What was the process like putting the track together?

I actually started with the beat. I knew I wanted to recreate a 90s-era breakbeat vibe and started crafting that as the backbone of the song. At the time, I was listening to a lot of Radiohead, which I think you can really hear in the chord progression of the chorus. The song also has some really creepy undertones and samples scattered throughout that I hope my listeners can catch.

The track has a really unique video too, what was the thought process behind it?

Myself and a skeleton crew consisting of the director (Scott Fleishman), a set designer (Christina Roseann Ray) and my manager (Erin Hinojos) made our way out to a 100 year old cabin in the deep California forest during quarantine. We brought 4 cars worth of flowers, creepy props, and mountain climbing gear (which was used to suspend me from the rafters of the cabin in the infamous floating scene). It was 2 full days of shooting and creating and it was gorgeously DIY.

We wanted to pay homage to the horror genre again, but this time with a focus on Robert Eggers’ The VVitch among others.

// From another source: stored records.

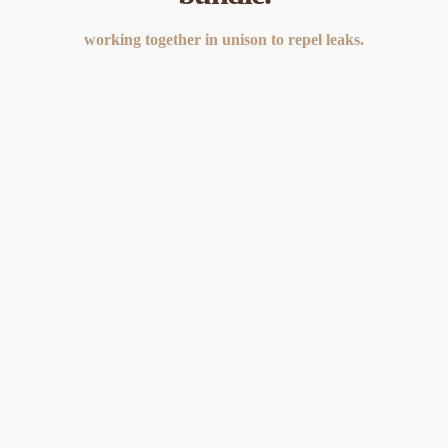
working together in unison to repel leaks.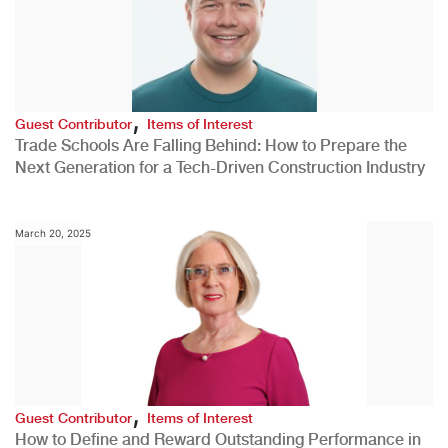
,
Guest Contributor
Items of Interest
Trade Schools Are Falling Behind: How to Prepare the
Next Generation for a Tech-Driven Construction Industry
March 20, 2025
,
Guest Contributor
Items of Interest
How to Define and Reward Outstanding Performance in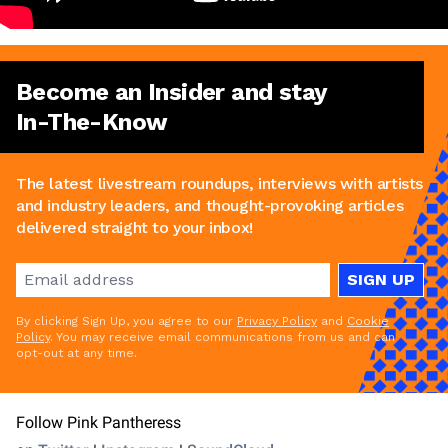
Become an Insider and stay
In-The-Know
The latest livestream roundups, interviews with artists
and industry leaders, and thought-provoking articles
delivered straight to your inbox!
SIGN UP
By clicking Sign Up, you agree to our
Privacy Policy
and
Cookie
Policy
. You may receive email communications from us and can
opt-out at any time.
Follow Pink Pantheress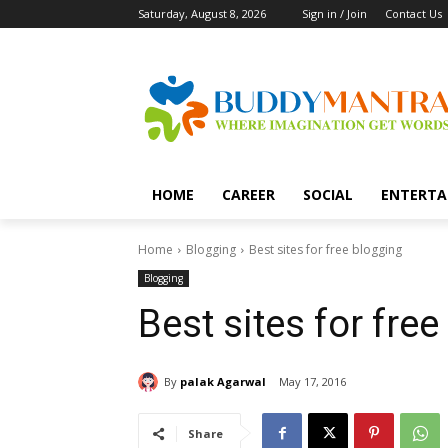
Saturday, August 8, 2026
Sign in / Join
Contact Us
HOME
CAREER
SOCIAL
ENTERTA
Home
Blogging
Best sites for free blogging
Blogging
Best sites for fre
By
palak Agarwal
May 17, 2016
Share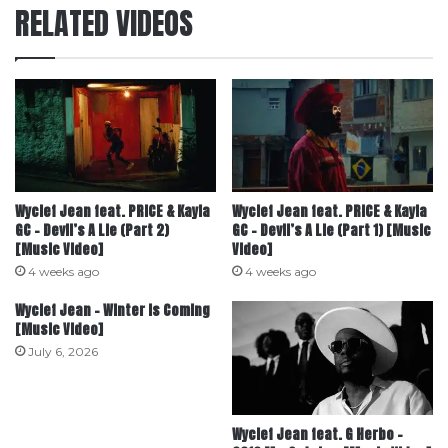
RELATED VIDEOS
Wyclef Jean feat. PRICE & Kayla
Wyclef Jean feat. PRICE & Kayla
GC – Devil’s A Lie (Part 2)
GC – Devil’s A Lie (Part 1) [Music
[Music Video]
Video]
4 weeks ago
4 weeks ago
Wyclef Jean – Winter Is Coming
[Music Video]
July 6, 2026
Wyclef Jean feat. G Herbo –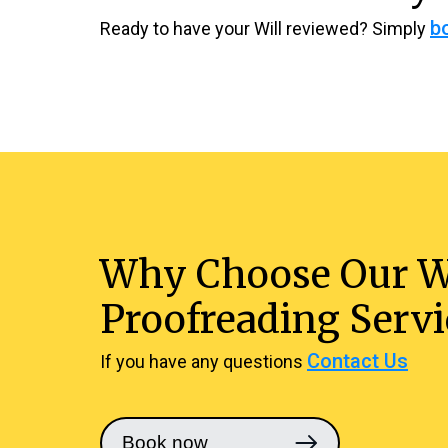
b
Ready to have your Will reviewed? Simply
Why Choose Our W
Proofreading Servi
Contact Us
If you have any questions
Book now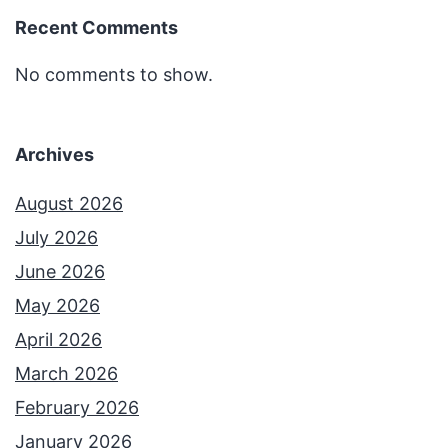
Recent Comments
No comments to show.
Archives
August 2026
July 2026
June 2026
May 2026
April 2026
March 2026
February 2026
January 2026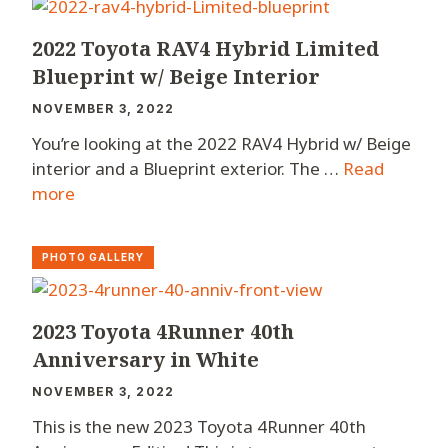
2022 Toyota RAV4 Hybrid Limited
Blueprint w/ Beige Interior
NOVEMBER 3, 2022
You’re looking at the 2022 RAV4 Hybrid w/ Beige
interior and a Blueprint exterior. The …
Read
more
PHOTO GALLERY
2023 Toyota 4Runner 40th
Anniversary in White
NOVEMBER 3, 2022
This is the new 2023 Toyota 4Runner 40th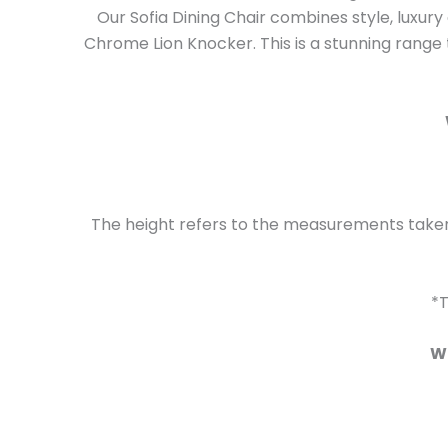
Our Sofia Dining Chair combines style, luxur
Chrome Lion Knocker. This is a stunning range t
The height refers to the measurements taken 
*T
Wh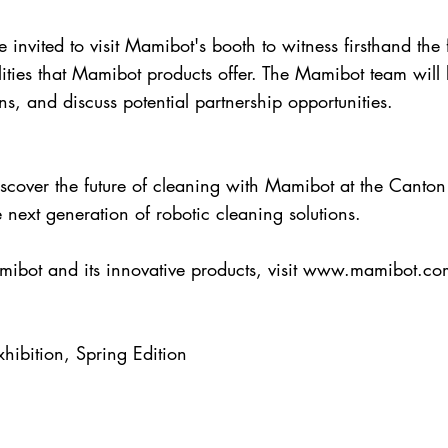
 invited to visit Mamibot's booth to witness firsthand the
lities that Mamibot products offer. The Mamibot team will
s, and discuss potential partnership opportunities.
discover the future of cleaning with Mamibot at the Canton
ext generation of robotic cleaning solutions.
ibot and its innovative products, visit
www.mamibot.co
hibition, Spring Edition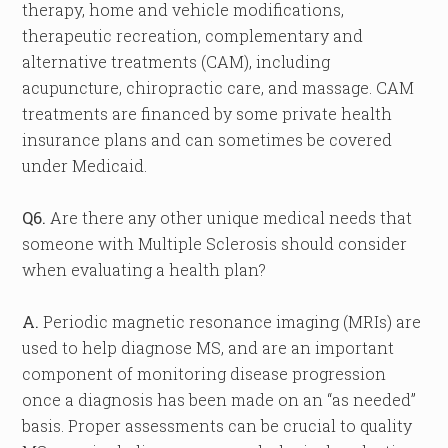
therapy, home and vehicle modifications,
therapeutic recreation, complementary and
alternative treatments (CAM), including
acupuncture, chiropractic care, and massage. CAM
treatments are financed by some private health
insurance plans and can sometimes be covered
under Medicaid.
Q6.
Are there any other unique medical needs that
someone with Multiple Sclerosis should consider
when evaluating a health plan?
A.
Periodic magnetic resonance imaging (MRIs) are
used to help diagnose MS, and are an important
component of monitoring disease progression
once a diagnosis has been made on an “as needed”
basis. Proper assessments can be crucial to quality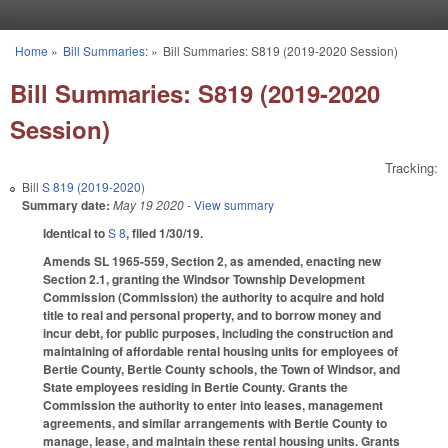
Skip to main content
Home
»
Bill Summaries:
»
Bill Summaries: S819 (2019-2020 Session)
You are here
Bill Summaries: S819 (2019-2020
Session)
Tracking:
Bill
S 819 (2019-2020)
Summary date:
May 19 2020
- View summary
Identical to
S 8
, filed 1/30/19.
Amends SL 1965-559, Section 2, as amended, enacting new
Section 2.1, granting the Windsor Township Development
Commission (Commission) the authority to acquire and hold
title to real and personal property, and to borrow money and
incur debt, for public purposes, including the construction and
maintaining of affordable rental housing units for employees of
Bertie County, Bertie County schools, the Town of Windsor, and
State employees residing in Bertie County. Grants the
Commission the authority to enter into leases, management
agreements, and similar arrangements with Bertie County to
manage, lease, and maintain these rental housing units. Grants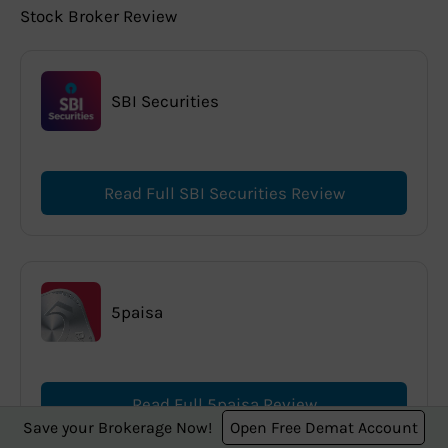
Stock Broker Review
SBI Securities
Read Full SBI Securities Review
5paisa
Read Full 5paisa Review
Save your Brokerage Now!
Open Free Demat Account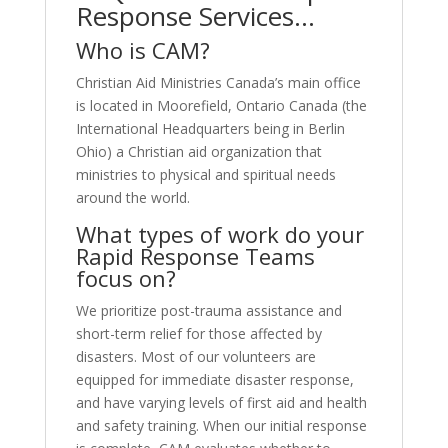
Response Services…
Who is CAM?
Christian Aid Ministries Canada’s main office
is located in Moorefield, Ontario Canada (the
International Headquarters being in Berlin
Ohio) a Christian aid organization that
ministries to physical and spiritual needs
around the world.
What types of work do your
Rapid Response Teams
focus on?
We prioritize post-trauma assistance and
short-term relief for those affected by
disasters. Most of our volunteers are
equipped for immediate disaster response,
and have varying levels of first aid and health
and safety training. When our initial response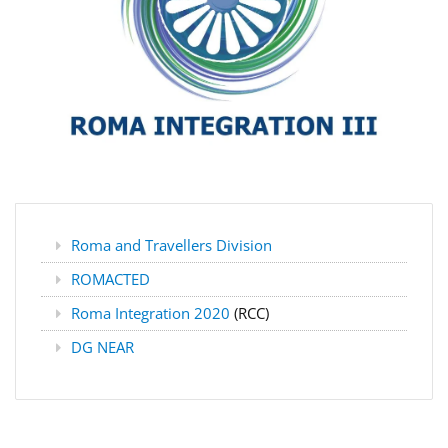
Roma and Travellers Division
ROMACTED
Roma Integration 2020
(RCC)
DG NEAR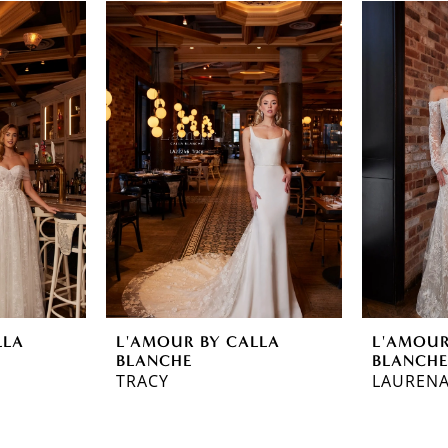
LLA
L'AMOUR BY CALLA
L'AMOUR
BLANCHE
BLANCH
TRACY
LAUREN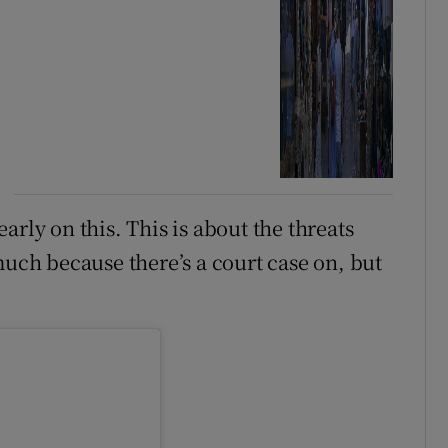
arly on this. This is about the threats
much because there’s a court case on, but
.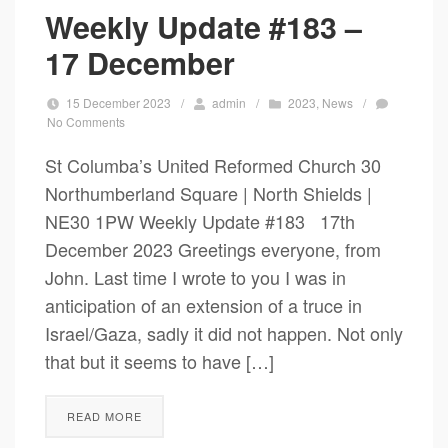
Weekly Update #183 –
17 December
15 December 2023
/
admin
/
2023
,
News
/
No Comments
St Columba’s United Reformed Church 30
Northumberland Square | North Shields |
NE30 1PW Weekly Update #183 17th
December 2023 Greetings everyone, from
John. Last time I wrote to you I was in
anticipation of an extension of a truce in
Israel/Gaza, sadly it did not happen. Not only
that but it seems to have […]
READ MORE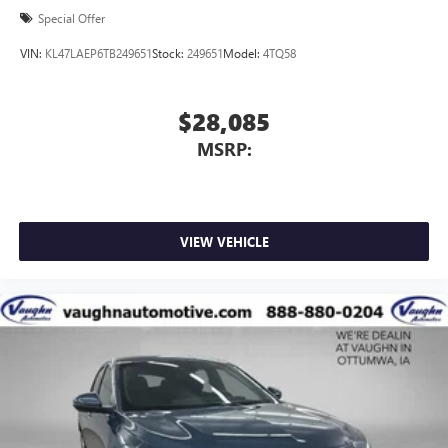
Special Offer
VIN:
KL47LAEP6TB249651
Stock:
249651
Model:
4TQ58
$28,085
MSRP:
VIEW VEHICLE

Your very DIY and hands on approach to everything makes for work that has a very specifically BIIANCO feel to it, is there anything in particular that you really strive to capture in your work?

I make what moves me and what moves me is the creepiest, quiet corners of my mind.

What more should we expect from BIIANCO in the near future?

Wrapping up a full mixtape now that I can’t wait for everyone to hear.